An appeal of the Initial Order would provide the Court of Appeal with a thin record on which to decide potentially important issues for insolvency and restructuring practice. The whole point of a comeback application is for a court to make a decision with the benefit of a more robust evidential record and, as in this case, more developed argument from responding parties. This, in turn, provides a better foundation for an appellate court to decide an appeal. The Court held that the Court of Appeal would be in a much better position to hear and decide the issues raised by the Applicants on an appeal arising from the continuation of the comeback hearing.
The Applicants did not adduce any evidence to show that they had a bona fide intention to seek leave to appeal within the appeal period nor did they adduce any evidence to explain their failure to seek leave to appeal within the appeal period. There was no overriding interest of justice that demanded that an extension of time to apply for leave to appeal be granted despite the lack of evidence supporting the application. Indeed, to the contrary, the interests of justice weighed against granting an extension of time to apply for leave to appeal.
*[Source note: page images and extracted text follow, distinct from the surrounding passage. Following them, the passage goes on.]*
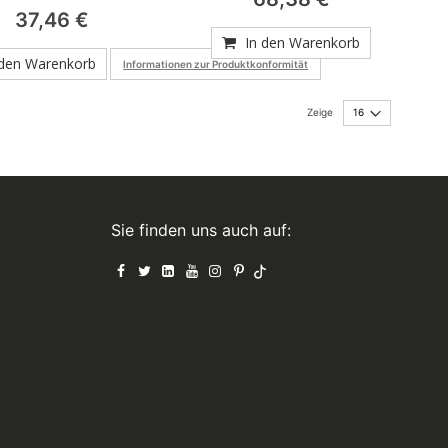
0%
37,46 €
In den Warenkorb
 den Warenkorb
Informationen zur Produktkonformität
Zeige
Sie finden uns auch auf: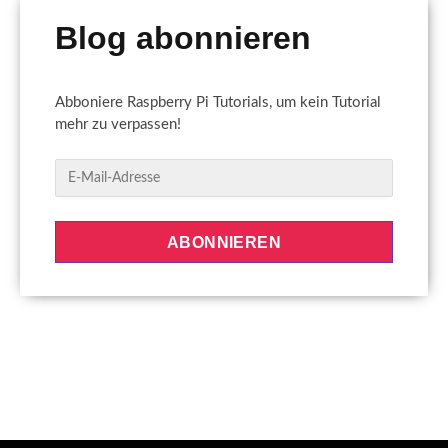
Blog abonnieren
Abboniere Raspberry Pi Tutorials, um kein Tutorial
mehr zu verpassen!
E
-
M
a
ABONNIEREN
i
l
-
A
d
r
e
s
s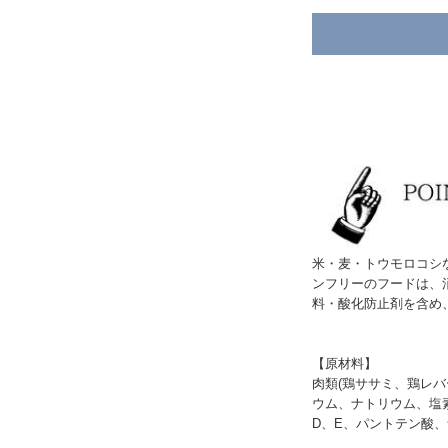
米・麦・トウモロコシ
ンフリーのフードは、
料・酸化防止剤を含め
【原材料】
肉類(鶏ササミ、鶏レ
ウム、ナトリウム、塩素
D、E、パントテン酸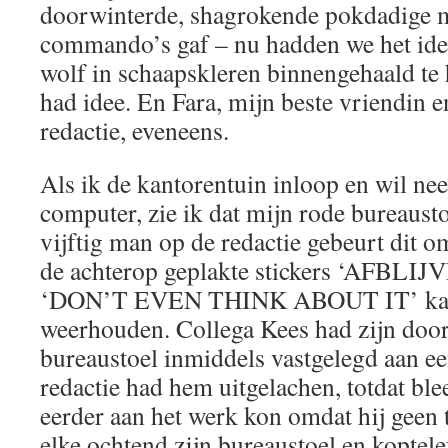
doorwinterde, shagrokende pokdadige m
commando’s gaf – nu hadden we het ide
wolf in schaapskleren binnengehaald te
had idee. En Fara, mijn beste vriendin e
redactie, eveneens.
Als ik de kantorentuin inloop en wil nee
computer, zie ik dat mijn rode bureaust
vijftig man op de redactie gebeurt dit o
de achterop geplakte stickers ‘AFBLI
‘DON’T EVEN THINK ABOUT IT’ kan c
weerhouden. Collega Kees had zijn door
bureaustoel inmiddels vastgelegd aan ee
redactie had hem uitgelachen, totdat ble
eerder aan het werk kon omdat hij geen 
elke ochtend zijn bureaustoel en koptel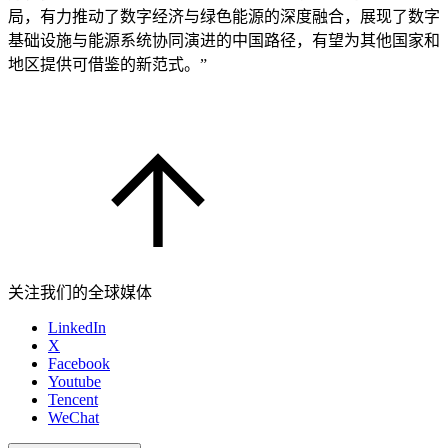
局，有力推动了数字经济与绿色能源的深度融合，展现了数字
基础设施与能源系统协同演进的中国路径，有望为其他国家和
地区提供可借鉴的新范式。”
关注我们的全球媒体
LinkedIn
X
Facebook
Youtube
Tencent
WeChat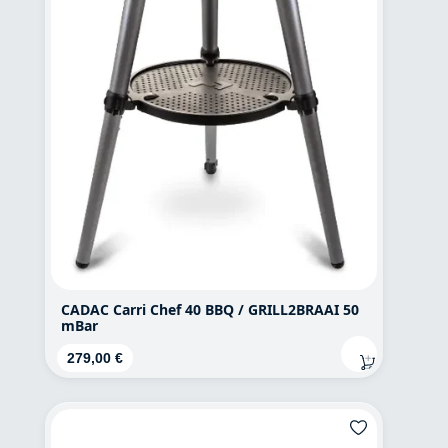
CADAC Carri Chef 40 BBQ / GRILL2BRAAI 50
mBar
Regulärer Preis:
279,00 €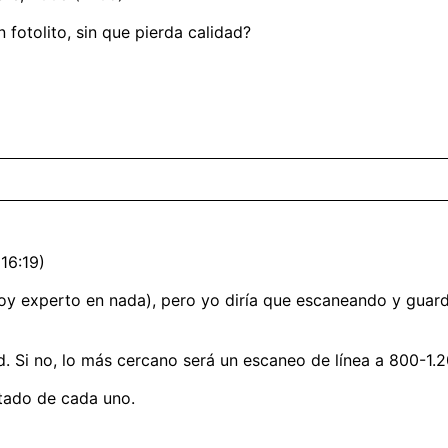
otolito, sin que pierda calidad?
16:19)
oy experto en nada), pero yo diría que escaneando y gua
. Si no, lo más cercano será un escaneo de línea a 800-1.2
stado de cada uno.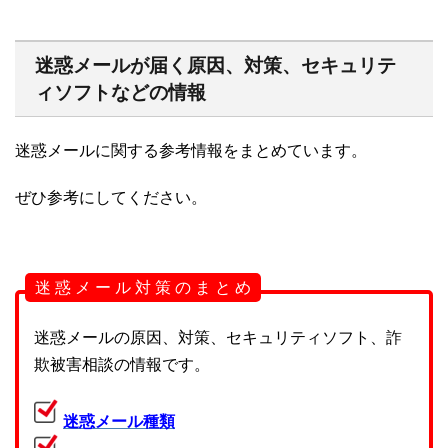
迷惑メールが届く原因、対策、セキュリテ
ィソフトなどの情報
迷惑メールに関する参考情報をまとめています。
ぜひ参考にしてください。
迷 惑 メ ー ル 対 策 の ま と め
迷惑メールの原因、対策、セキュリティソフト、詐
欺被害相談の情報です。
迷惑メール種類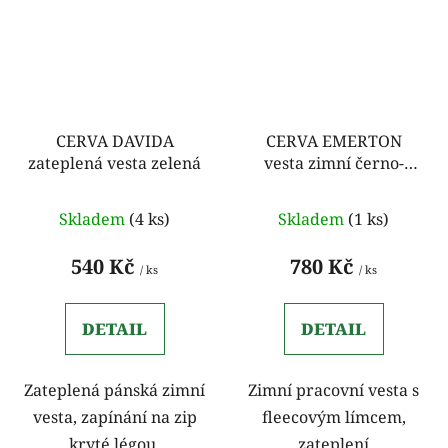
CERVA DAVIDA
CERVA EMERTON
zateplená vesta zelená
vesta zimní černo-
oranžová
Skladem
(4 ks)
Skladem
(1 ks)
540 Kč
780 Kč
/ ks
/ ks
DETAIL
DETAIL
Zateplená pánská zimní
Zimní pracovní vesta s
vesta, zapínání na zip
fleecovým límcem,
kryté légou.
zateplení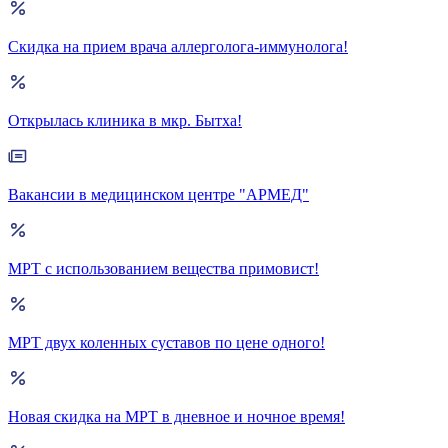
Скидка на прием врача аллерголога-иммунолога!
Открылась клиника в мкр. Бытха!
Вакансии в медицинском центре "АРМЕД"
МРТ с использованием вещества примовист!
МРТ двух коленных суставов по цене одного!
Новая скидка на МРТ в дневное и ночное время!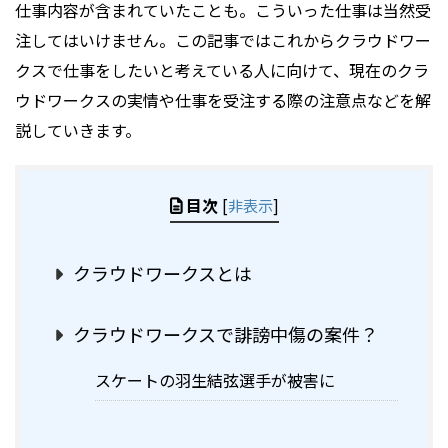
仕事内容が含まれていたことも。こういった仕事は当然受
注してはいけません。この記事ではこれからクラウドワー
クスで仕事をしたいと考えている人に向けて、現在のクラ
ウドワークスの実情や仕事を受注する際の注意点などを解
説していきます。
目次
[
非表示
]
クラウドワークスとは
クラウドワークスで誹謗中傷の案件？
スケートの羽生結弦選手が被害に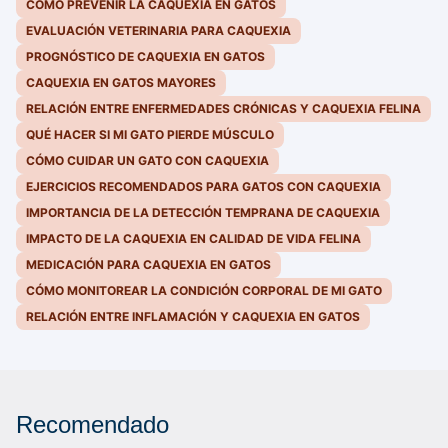
CÓMO PREVENIR LA CAQUEXIA EN GATOS
EVALUACIÓN VETERINARIA PARA CAQUEXIA
PROGNÓSTICO DE CAQUEXIA EN GATOS
CAQUEXIA EN GATOS MAYORES
RELACIÓN ENTRE ENFERMEDADES CRÓNICAS Y CAQUEXIA FELINA
QUÉ HACER SI MI GATO PIERDE MÚSCULO
CÓMO CUIDAR UN GATO CON CAQUEXIA
EJERCICIOS RECOMENDADOS PARA GATOS CON CAQUEXIA
IMPORTANCIA DE LA DETECCIÓN TEMPRANA DE CAQUEXIA
IMPACTO DE LA CAQUEXIA EN CALIDAD DE VIDA FELINA
MEDICACIÓN PARA CAQUEXIA EN GATOS
CÓMO MONITOREAR LA CONDICIÓN CORPORAL DE MI GATO
RELACIÓN ENTRE INFLAMACIÓN Y CAQUEXIA EN GATOS
Recomendado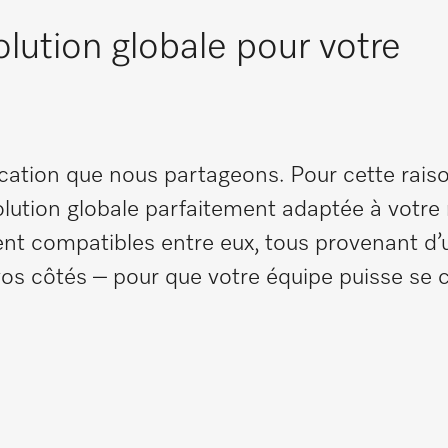
ution globale pour votre
cation que nous partageons. Pour cette rais
tion globale parfaitement adaptée à votre 
t compatibles entre eux, tous provenant d’u
s côtés – pour que votre équipe puisse se 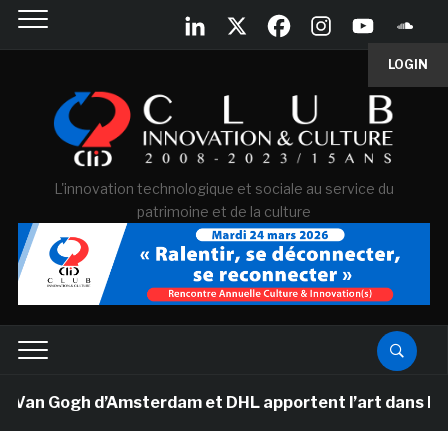
LOGIN
L'innovation technologique et sociale au service du
patrimoine et de la culture
 Van Gogh d’Amsterdam et DHL apportent l’art dans les s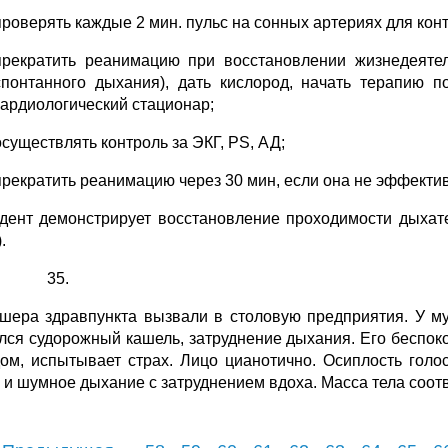
проверять каждые 2 мин. пульс на сонных артериях для ко
прекратить реанимацию при восстановлении жизнедеятел
спонтанного дыхания), дать кислород, начать терапию 
кардиологический стационар;
осуществлять контроль за ЭКГ, PS, АД;
прекратить реанимацию через 30 мин, если она не эффектив
удент демонстрирует восстановление проходимости дыхат
.
шера здравпункта вызвали в столовую предприятия. У м
лся судорожный кашель, затруднение дыхания. Его беспокои
дом, испытывает страх. Лицо цианотично. Осиплость гол
 и шумное дыхание с затруднением вдоха. Масса тела соотв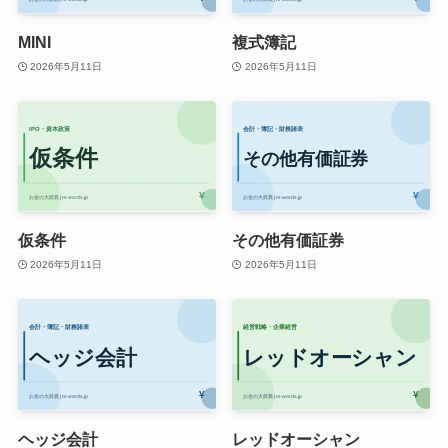
MINI
複式簿記
2026年5月11日
2026年5月11日
仮条件
その他有価証券
2026年5月11日
2026年5月11日
ヘッジ会計
レッドオーシャン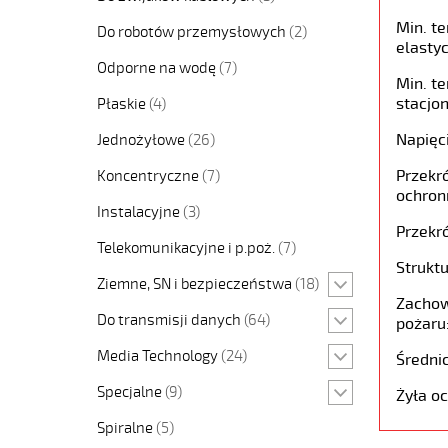
Min. t
Do robotów przemysłowych
(2)
elastyc
Odporne na wodę
(7)
Min. t
stacjon
Płaskie
(4)
Napięc
Jednożyłowe
(26)
Przekró
Koncentryczne
(7)
ochron
Instalacyjne
(3)
Przekró
Telekomunikacyjne i p.poż.
(7)
Struktu
Ziemne, SN i bezpieczeństwa
(18)
Zachow
Do transmisji danych
(64)
pożaru
Media Technology
(24)
Średni
Specjalne
(9)
Żyła o
Spiralne
(5)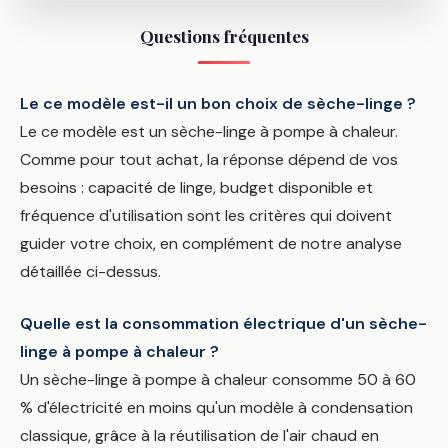
Questions fréquentes
Le ce modèle est-il un bon choix de sèche-linge ?
Le ce modèle est un sèche-linge à pompe à chaleur.
Comme pour tout achat, la réponse dépend de vos
besoins : capacité de linge, budget disponible et
fréquence d'utilisation sont les critères qui doivent
guider votre choix, en complément de notre analyse
détaillée ci-dessus.
Quelle est la consommation électrique d'un sèche-
linge à pompe à chaleur ?
Un sèche-linge à pompe à chaleur consomme 50 à 60
% d'électricité en moins qu'un modèle à condensation
classique, grâce à la réutilisation de l'air chaud en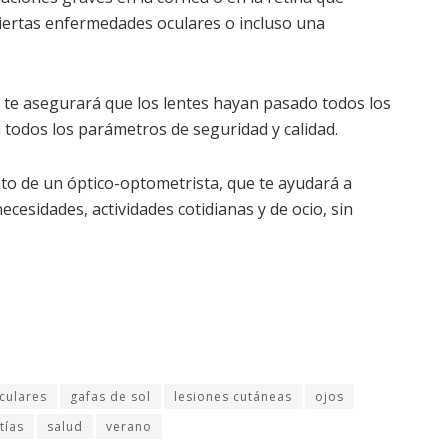
iertas enfermedades oculares o incluso una
a te asegurará que los lentes hayan pasado todos los
 todos los parámetros de seguridad y calidad.
to de un óptico-optometrista, que te ayudará a
cesidades, actividades cotidianas y de ocio, sin
culares
gafas de sol
lesiones cutáneas
ojos
tías
salud
verano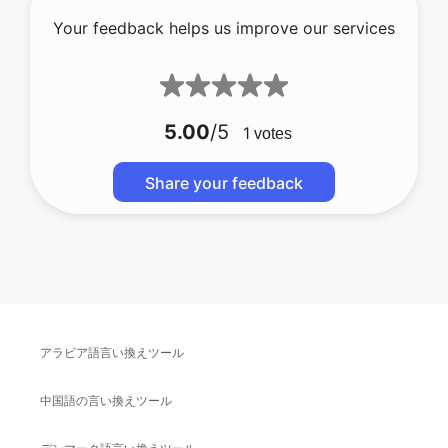
Your feedback helps us improve our services
5.00
/5
1
votes
Share your feedback
アラビア語言い換えツール
中国語の言い換えツール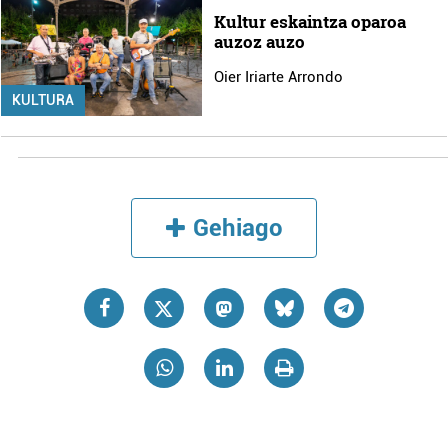
Kultur eskaintza oparoa
auzoz auzo
Oier Iriarte Arrondo
KULTURA
Gehiago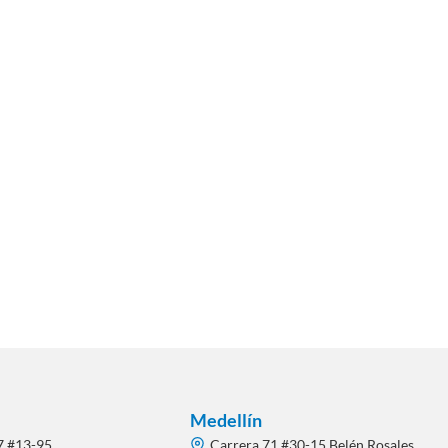
Medellín
7 #13-95
Carrera 71 #30-15 Belén Rosales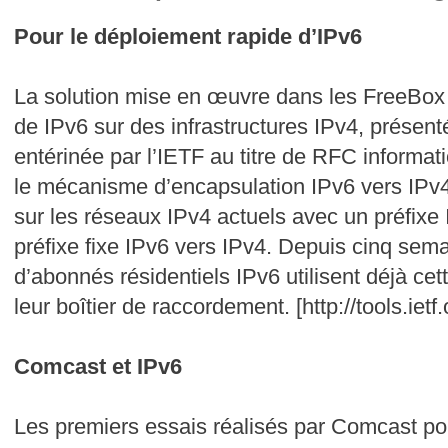
Pour le déploiement rapide d’IPv6
La solution mise en œuvre dans les FreeBox 
de IPv6 sur des infrastructures IPv4, présen
entérinée par l’IETF au titre de RFC informatio
le mécanisme d’encapsulation IPv6 vers IPv4 
sur les réseaux IPv4 actuels avec un préfixe I
préfixe fixe IPv6 vers IPv4. Depuis cinq sema
d’abonnés résidentiels IPv6 utilisent déjà cett
leur boîtier de raccordement. [http://tools.ietf
Comcast et IPv6
Les premiers essais réalisés par Comcast po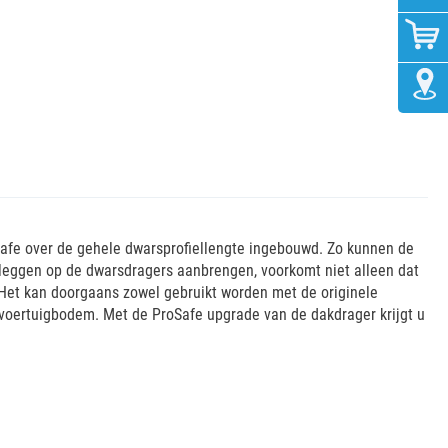
afe over de gehele dwarsprofiellengte ingebouwd. Zo kunnen de
leggen op de dwarsdragers aanbrengen, voorkomt niet alleen dat
 Het kan doorgaans zowel gebruikt worden met de originele
 voertuigbodem. Met de ProSafe upgrade van de dakdrager krijgt u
The Applicants were not prejudiced by the denial of their application for an extension of time to apply for leave to appeal because their set aside application would be heard at the continuation of the comeback hearing and, if they were unsuccessful, they would have the right to seek leave to appeal that decision.
The Court dismissed the application to extend the time for leave to appeal the Initial Order.
Judge: Honourable Justice Colin C.J. Feasby
Professionals involved:
Robyn Gurofsky and Kaitlyn Wong of Fasken for the Canadian Investors
Howard Gorman, KC and Daniel Stethem of Norton Rose Fulbright for the Offshore Investors
Jeffrey Oliver and Danica Jorgenson of Cassels for A&M as monitor
Kyle Kashuba of Torys for Pillar Capital Corp. (the Interim Lender)
Kelsey Meyer and Luc Rollingson of Bennett Jones for Fossil Creek A2A Developments, LLC and Windridge A2A Developments, LLC
Daniel Jukes of Miles Davison and Sammy Lee and Stephen Barbier of Metcalfe, Blainey & Burns for Angus A2A GP Inc. et al.